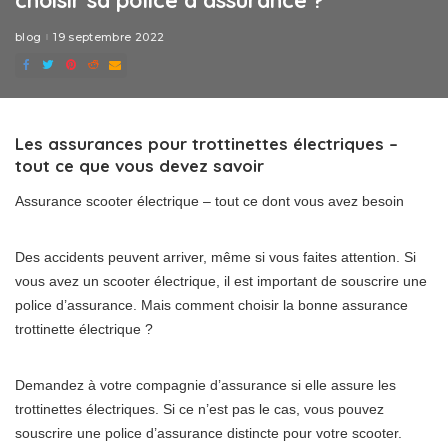
blog
19 septembre 2022
Les assurances pour trottinettes électriques –
tout ce que vous devez savoir
Assurance scooter électrique – tout ce dont vous avez besoin
Des accidents peuvent arriver, même si vous faites attention. Si
vous avez un scooter électrique, il est important de souscrire une
police d’assurance. Mais comment choisir la bonne assurance
trottinette électrique ?
Demandez à votre compagnie d’assurance si elle assure les
trottinettes électriques. Si ce n’est pas le cas, vous pouvez
souscrire une police d’assurance distincte pour votre scooter.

+===+

_Exercise objective_
Each entry above is to be written out again unchanged, apart from the pictures, which are left out.

_Answer space_
blog
19 septembre 2022
Les assurances pour trottinettes électriques –
tout ce que vous devez savoir
Assurance scooter électrique – tout ce dont vous avez besoin
Des accidents peuvent arriver, même si vous faites attention. Si
vous avez un scooter électrique, il est important de souscrire une
police d’assurance. Mais comment choisir la bonne assurance
trottinette électrique ?
Demandez à votre compagnie d’assurance si elle assure les
trottinettes électriques. Si ce n’est pas le cas, vous pouvez
souscrire une police d’assurance distincte pour votre scooter.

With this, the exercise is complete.